▶ **Task item**: Copy exactly the stretch of data below from the line with "Levél tárgya (210, 318)" through the line with "Feladó e-mail címe (186, 266)", including both of those lines.

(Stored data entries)
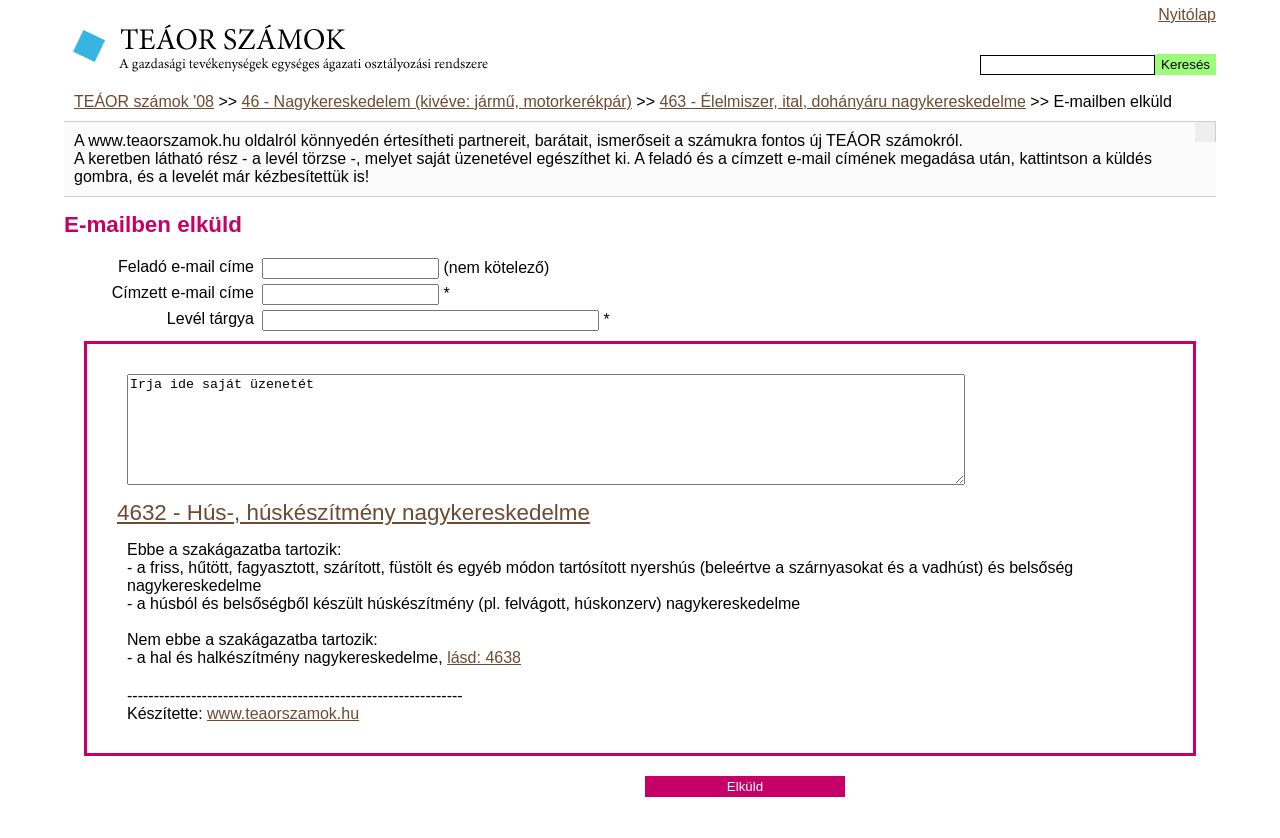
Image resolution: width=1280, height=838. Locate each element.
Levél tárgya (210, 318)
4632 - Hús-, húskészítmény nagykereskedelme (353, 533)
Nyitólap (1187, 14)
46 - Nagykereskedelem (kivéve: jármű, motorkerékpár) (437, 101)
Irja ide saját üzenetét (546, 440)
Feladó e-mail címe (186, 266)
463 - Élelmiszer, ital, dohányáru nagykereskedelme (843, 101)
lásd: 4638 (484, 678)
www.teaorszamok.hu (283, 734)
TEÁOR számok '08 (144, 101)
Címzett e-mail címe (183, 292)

▶ **Answer to this problem**:
Levél tárgya (210, 318)
4632 - Hús-, húskészítmény nagykereskedelme (353, 533)
Nyitólap (1187, 14)
46 - Nagykereskedelem (kivéve: jármű, motorkerékpár) (437, 101)
Irja ide saját üzenetét (546, 440)
Feladó e-mail címe (186, 266)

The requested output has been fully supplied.